« Nous avons dormi à la belle étoile, transis de froid et la peur au ventre. Notre camion était couché dans la boue comme un animal épuisé. » Le récit d’Ambroise, chauffeur de poids lourd, résume le calvaire vécu depuis deux semaines par des centaines d’usagers sur l’axe vital Beni-Butembo. La reprise timide de la circulation, jeudi, ne masque pas la réalité d’une route au bord de l’asphyxie, où chaque averse peut tout refermer.
Long de 54 kilomètres, cet axe économique majeur du Nord-Kivu est devenu un long ruban de bourbiers, coupant littéralement la respiration d’une région entière. À Kalunguta, Maboya ou Kisalala, les véhicules s’enlisent, se renversent, abandonnés par dizaines. Seules les petites voitures et les motos parviennent encore à se faufiler, dans un slalom périlleux entre les ornières profondes et les épaves de camions. Comment une artère aussi cruciale peut-elle se transformer en piège à ciel ouvert en à peine quelques jours de pluie ?
Les conséquences sont immédiates et brutales pour l’économie locale. « Nous déplorons des pertes énormes », confie un commerçant de Butembo, la voix chargée d’amertume. Les denrées périssables pourrissent dans des remorques immobiles, les prix des marchandises qui parviennent à passer s’envolent, et le marché local est paralysé. Cette rupture du flux commercial isole les communautés, accentuant une précarité déjà bien installée dans cette région en proie à des défis sécuritaires multiples.
Au-delà des pertes matérielles, c’est la sécurité physique des voyageurs qui est mise en péril. Contraints de passer la nuit sur place après un renversement ou un embourbement, ils sont exposés sans protection aux intempéries et, plus grave encore, à la menace des groupes armés qui rôdent dans la zone. Cette route n’est pas seulement défoncée ; elle est devenue un couloir de vulnérabilité.

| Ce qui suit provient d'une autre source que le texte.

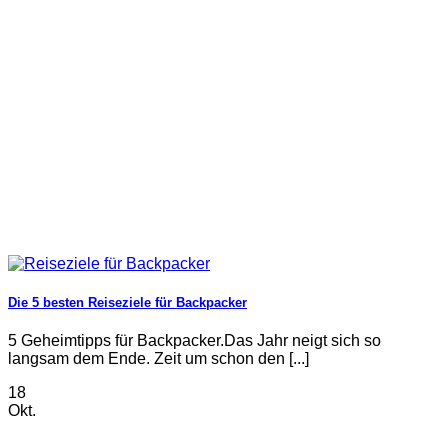
Die 5 besten Reiseziele für Backpacker
5 Geheimtipps für Backpacker.Das Jahr neigt sich so
langsam dem Ende. Zeit um schon den [...]
18
Okt.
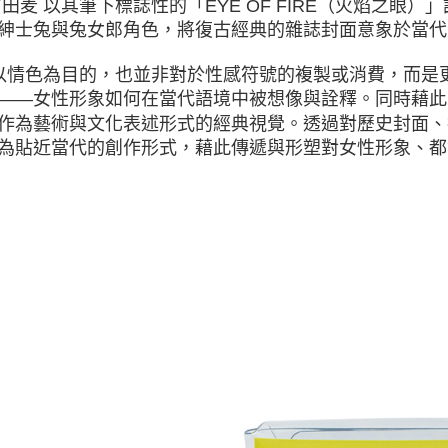
前田麦 以其筆下標誌性的「EYE OF FIRE（火焰之眼）」詮
紳士兔與兔女郎角色，將復古經典的雜誌封面意象於當代
情色為目的，也並非對於性感符號的複製或消費，而是更貼切
——女性形象如何在當代語境中被想像與詮釋。同時藉此
作為藝術與文化表述形式的經典視覺。透過對歷史封面、
為貼近當代的創作形式，藉此傳遞與形塑對女性形象、都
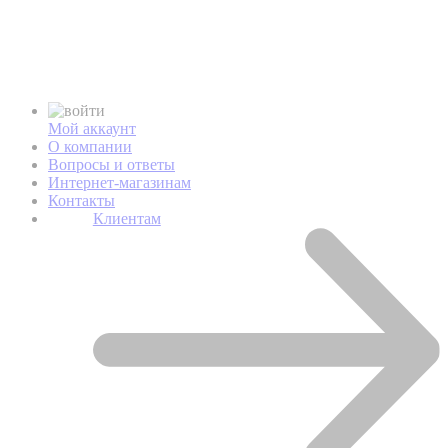
Мой аккаунт
О компании
Вопросы и ответы
Интернет-магазинам
Контакты
Клиентам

Face à cette situation critique, les équipes de la compagnie Dott Services, mandatée pour l’entretien, et celles de l’Office des Routes sont sur le pont. Leurs interventions se concentrent sur le dégagement des camions renversés, comme celui qui bloquait le passage à Kisalala. Mais leur tâche semble titanesque. Comme le souligne un conducteur sur place, le travail des ingénieurs ougandais de Dott Services à Kalunguta peine à contenir les dégâts : « Une petite pluie supplémentaire bloquerait tout à nouveau. » Les efforts déployés ressemblent à une course contre la montre et contre les éléments, sur un terrain déjà extrêmement dégradé.
Cette crise met en lumière une problématique structurelle récurrente. L’état de la route Beni-Butembo pose une question fondamentale sur l’entretien et la résilience des infrastructures dans le Nord-Kivu. Les pluies, bien que fortes, ne sont-elles pas un phénomène annuel prévisible ? Le passage répété des poids lourds sur une chaussée fragile nécessite un plan de maintenance bien plus robuste et proactif. La dépendance à un unique axe en cas de blocage révèle une fragilité dangereuse pour toute la sous-région.
Derrière les bourbiers de Kalunguta et les embouteillages de Maboya, c’est la question du désenclavement et du développement qui se pose avec acuité. Une route praticable, c’est l’accès aux soins, à l’éducation, aux marchés. C’est la condition sine qua non pour apaiser une région en crise. Aujourd’hui, les populations du Nord-Kivu, entre résilience et exaspération, attendent plus qu’un déblaiement d’urgence. Elles aspirent à des solutions durables qui transformeront enfin ce chemin de croix en une véritable voie de passage et de prospérité. La route Beni-Butembo, miroir des défis congolais, attend sa réhabilitation complète.